Proceeds as follows:
- Turn off your laptop, remove battery and AC adapter.
- Remove the keyboard.
- Connect your external SPI flasher to the top SPI chip which is under palm resting space, on left side of the board. It's a 8M chip.
I recommend using SOIC clip. Depending on the flasher you use, you may have to use separate 3.3V source. Make sure not to feed more than 3.3V to the chip. You can use any device such as Raspberry Pi, BeagleBoard or Buspirate -- the latter being the slowest. For how to wire up the clip, see this guide (just for the setup).
- Read the flash. Twice. Compare the files to be sure. Save a copy of it on external media.

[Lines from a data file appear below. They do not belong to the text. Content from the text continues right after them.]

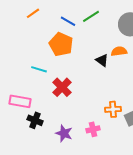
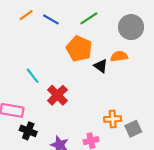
blue line: (68, 21) -> (51, 19), moved
orange pentagon: (61, 44) -> (79, 49), moved
cyan line: (39, 69) -> (33, 76), turned 35

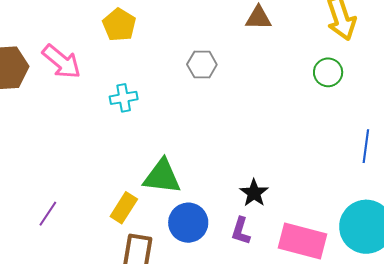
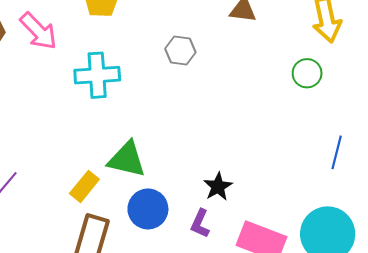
cyan cross: (124, 98) -> (97, 75), size x1.6

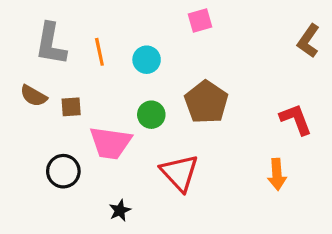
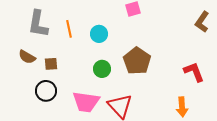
pink trapezoid: (110, 143) -> (86, 102), moved
black circle: (63, 171) -> (46, 91), moved

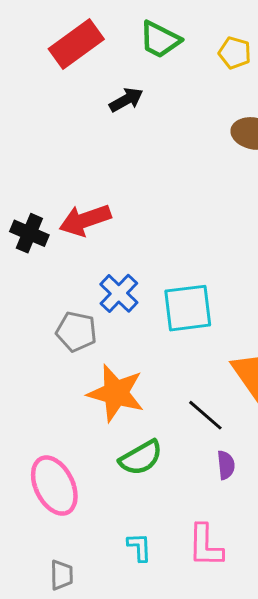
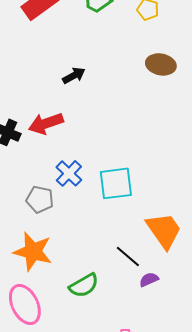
black arrow: (126, 100) -> (74, 75), moved
orange star: (116, 393) -> (33, 251), moved
purple semicircle: (226, 465) -> (149, 279), moved, turned -108

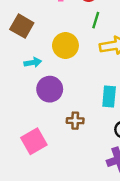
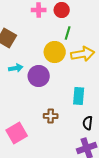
yellow circle: (65, 45) -> (55, 52), moved
purple circle: (50, 89) -> (39, 76), moved

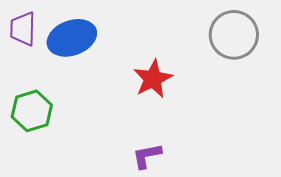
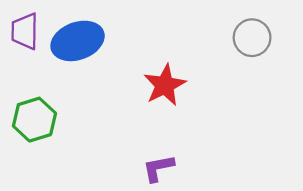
gray circle: (234, 35) -> (252, 38), size x0.7

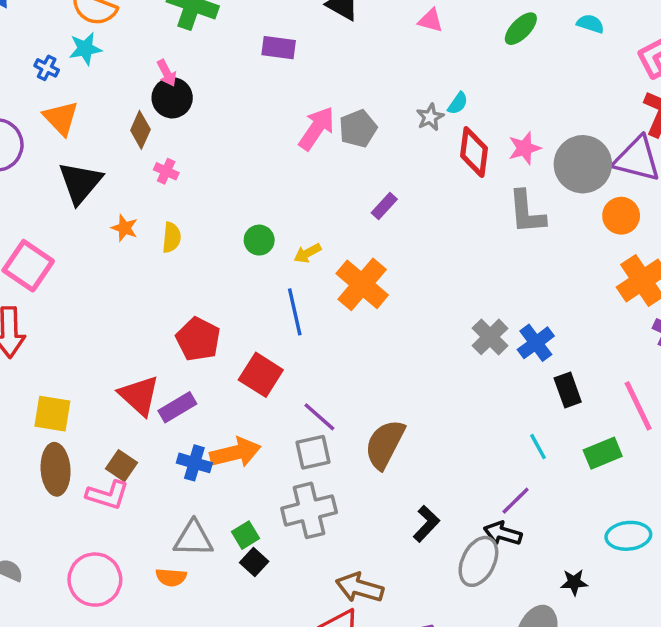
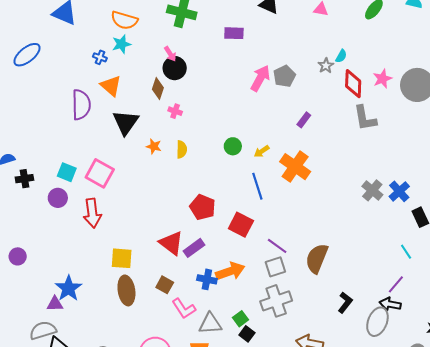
gray L-shape: (527, 212) -> (365, 118), moved
pink L-shape: (107, 495) -> (184, 309), moved, turned 45

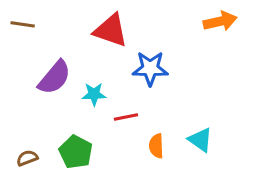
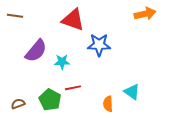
red line: (126, 117) -> (73, 88), moved
orange semicircle: (156, 146) -> (108, 104), moved

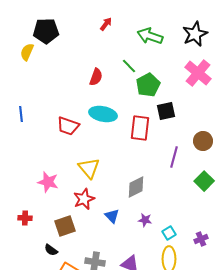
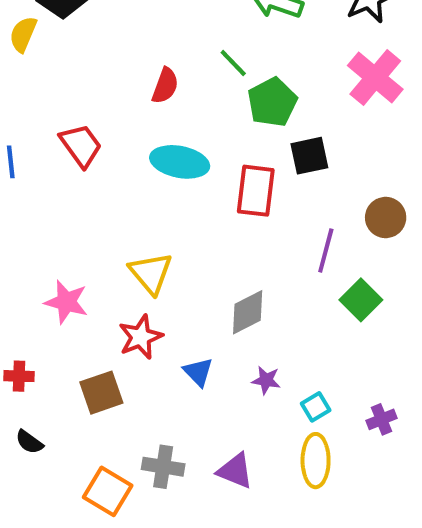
red trapezoid: (68, 126) -> (81, 145), moved, turned -145
green square: (204, 181) -> (361, 300), moved
black semicircle: (51, 250) -> (29, 442), moved

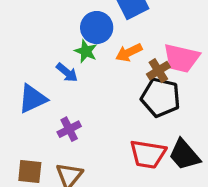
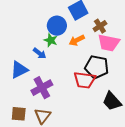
brown cross: (158, 71) -> (100, 26), moved
purple cross: (69, 129) -> (42, 88), size x1.5
red trapezoid: (148, 154) -> (85, 80), moved

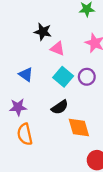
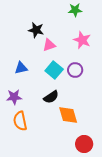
pink triangle: (57, 49) -> (49, 45), turned -40
blue triangle: (26, 74) -> (21, 68), turned -48

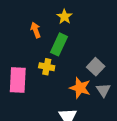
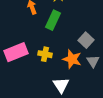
yellow cross: (47, 67) -> (45, 54), moved
pink rectangle: (18, 80) -> (16, 52), turned 65

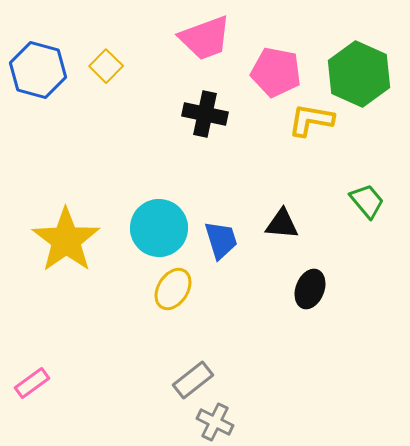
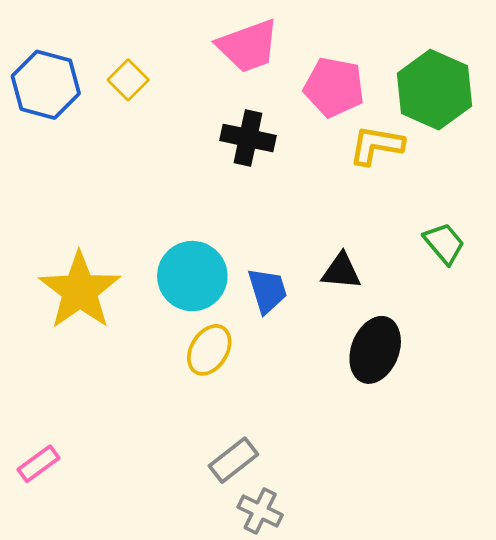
black ellipse: (310, 289) -> (375, 350), size x1.4

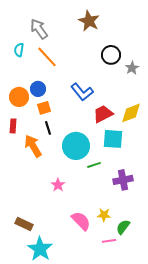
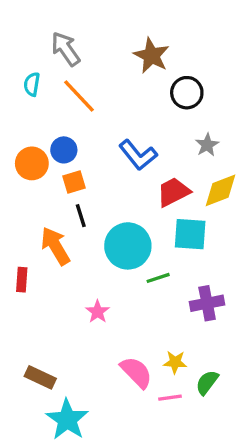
brown star: (89, 21) -> (151, 56), moved
gray star: (132, 68) -> (207, 145), moved
red rectangle: (13, 126) -> (22, 280), moved
pink line: (109, 241) -> (170, 398), moved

flashrom -c "<yourchipname>" -p <yourprogrammer> -r flash.bin flashrom -c "<yourchipname>" -p <yourprogrammer> -r flash2.bin diff flash.bin flash2.bin
If they don't match, do not proceed.
- Recover descriptor and me firmware; you can use dd:
dd if=flash.bin of=coreboot/3rdparty/blobs/mainboard/lenovo/x220/descriptor.bin \ count=12288 bs=1M iflag=count_bytes dd if=flash.bin of=coreboot/3rdparty/blobs/mainboard/lenovo/x220/me.bin \ skip=12288 count=5230592 bs=1M iflag=count_bytes,skip_bytes
Or a much simpler solution is to just use ifdtool (coreboot/util/ifdtool, you may need to compile it):
ifdtool -x </path/to/extracted/flash.bin>
Which will give you your flashdescriptor, bios, intel_me and gbe .bin files.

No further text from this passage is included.